Did you know that your financial struggles could be putting your health at risk? A recent survey conducted by The Harris Poll on behalf of the American Psychological Association revealed that 1 in 5 Americans have either thought about skipping, or have skipped, a visit to the doctor because of financial concerns. Moreover, those who participated in the survey said that they had stressed over money matters within the past month.

Let’s examine how stress is related to debt, and can affect your emotional, physical, and behavioral wellbeing.


Excessive debt can fill the mind with negative emotions. Irritability, moodiness, and the inability to relax are all common side-effects of stress and are all contributing factors to depression. A recent article posted on WebMD found that 73% ofthe subjects surveyed by the American Psychological Association identified money as the main source of stress in their lives. In fact, according to the Federal Reserve’s Survey of Consumer Finances, 3 out of every 4 American families are in debt. In another study from Northwestern Medicine, “high financial debt was associated with higher diastolic pressure and poorer overall general and mental health in young adults.” Clearly, being worried about how to get out of debt or how to pay off credit cards can take its toll.


Worrying about how to get out of debt or how to pay off credit cards can literally make you sick.
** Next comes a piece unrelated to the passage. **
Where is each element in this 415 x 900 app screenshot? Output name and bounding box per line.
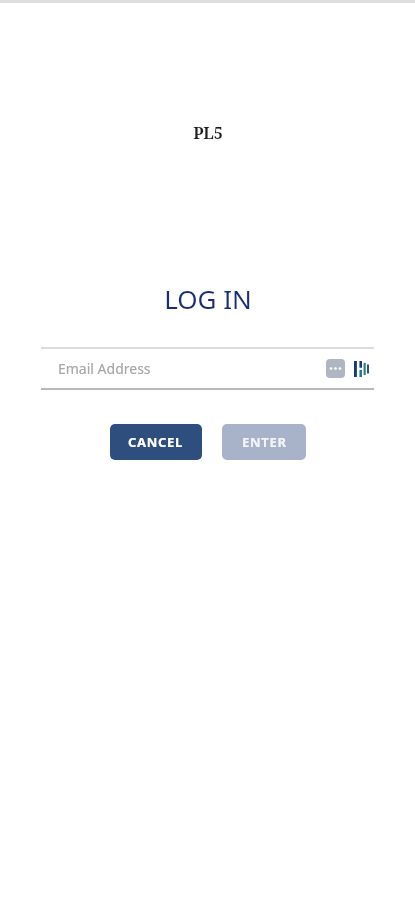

There is overwhelming evidence that mind-body balance is an important factor in maintaining one’s physical well-being. A recent study in the Annals of Behavioral Medicine cited that “Those with increasing credit card debt described themselves as having worse physical functioning, worse health and greater helplessness.” Mental health unquestionably affects an individual’s physical health. Nausea, chest pain, hair loss, skin problems, and even dental problems are some of the most common warning signs. If left unchecked, these symptoms can lead to further health complications such as heart disease and high blood pressure.

The need for debt relief can affect anyone. The stress of credit card debt on an individual’s physical wellbeing affects more seasoned adults as well as younger ones. A random study of undergrad and grad students at the University of Minnesota found that those with at least $1,000 in credit card debt were associated with unhealthy risk factors that included overweight/obesity, unhealthy weight control, and violence.


When you experience the mental and physical maladies triggered by stress, your behavior can also drastically change. A study performed at the University of Medicine and Dentistry in New Jersey using the Panel Study of Income Dynamics found that “there is a possibility that non-collateralized debt could cause poorer health behaviors through anxiety and frustration.” Behavioral stress can lead to substance abuse and an inconsistency in one’s appetite or sleep cycle. As a result, he or she may start to interact with people differently and relationships with friends, family and colleagues may be jeopardized. In fact, lack of initiative and irritability can set in, affecting one’s work ethic.

Putting one’s physical and mental well-being at risk because of burdensome debt is not a lifestyle many of us would choose. But by recognizing the signs, you can begin the journey of returning to a healthier place. It’s not easy for some of us to notice, or even admit, that we need help with our debt since we become accustomed to a feeling of despair.